Suppose I have a Tensorflow tensor. How do I get the dimensions (shape) of the tensor as integer values? I know there are two methods, tensor.get_shape()
and tf.shape(tensor)
, but I can't get the shape values as integer int32
values.
For example, below I've created a 2-D tensor, and I need to get the number of rows and columns as int32
so that I can call reshape()
to create a tensor of shape (num_rows * num_cols, 1)
. However, the method tensor.get_shape()
returns values as Dimension
type, not int32
.
import tensorflow as tf
import numpy as np
sess = tf.Session()
tensor = tf.convert_to_tensor(np.array([[1001,1002,1003],[3,4,5]]), dtype=tf.float32)
sess.run(tensor)
# array([[ 1001., 1002., 1003.],
# [ 3., 4., 5.]], dtype=float32)
tensor_shape = tensor.get_shape()
tensor_shape
# TensorShape([Dimension(2), Dimension(3)])
print tensor_shape
# (2, 3)
num_rows = tensor_shape[0] # ???
num_cols = tensor_shape[1] # ???
tensor2 = tf.reshape(tensor, (num_rows*num_cols, 1))
# Traceback (most recent call last):
# File "<stdin>", line 1, in <module>
# File "/usr/local/lib/python2.7/site-packages/tensorflow/python/ops/gen_array_ops.py", line 1750, in reshape
# name=name)
# File "/usr/local/lib/python2.7/site-packages/tensorflow/python/framework/op_def_library.py", line 454, in apply_op
# as_ref=input_arg.is_ref)
# File "/usr/local/lib/python2.7/site-packages/tensorflow/python/framework/ops.py", line 621, in convert_to_tensor
# ret = conversion_func(value, dtype=dtype, name=name, as_ref=as_ref)
# File "/usr/local/lib/python2.7/site-packages/tensorflow/python/framework/constant_op.py", line 180, in _constant_tensor_conversion_function
# return constant(v, dtype=dtype, name=name)

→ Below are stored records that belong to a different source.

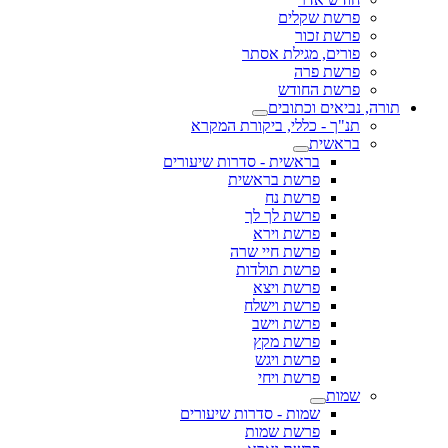
פרשת שקלים
פרשת זכור
פורים, מגילת אסתר
פרשת פרה
פרשת החודש
תורה, נביאים וכתובים
תנ"ך - כללי, ביקורת המקרא
בראשית
בראשית - סדרות שיעורים
פרשת בראשית
פרשת נח
פרשת לך לך
פרשת וירא
פרשת חיי שרה
פרשת תולדות
פרשת ויצא
פרשת וישלח
פרשת וישב
פרשת מקץ
פרשת ויגש
פרשת ויחי
שמות
שמות - סדרות שיעורים
פרשת שמות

# File "/usr/local/lib/python2.7/site-packages/tensorflow/python/framework/constant_op.py", line 163, in constant
# tensor_util.make_tensor_proto(value, dtype=dtype, shape=shape))
# File "/usr/local/lib/python2.7/site-packages/tensorflow/python/framework/tensor_util.py", line 353, in make_tensor_proto
# _AssertCompatible(values, dtype)
# File "/usr/local/lib/python2.7/site-packages/tensorflow/python/framework/tensor_util.py", line 290, in _AssertCompatible
# (dtype.name, repr(mismatch), type(mismatch).__name__))
# TypeError: Expected int32, got Dimension(6) of type 'Dimension' instead.
To get the shape as a list of ints, do tensor.get_shape().as_list()
.
To complete your tf.shape()
call, try tensor2 = tf.reshape(tensor, tf.TensorShape([num_rows*num_cols, 1]))
. Or you can directly do tensor2 = tf.reshape(tensor, tf.TensorShape([-1, 1]))
where its first dimension can be inferred.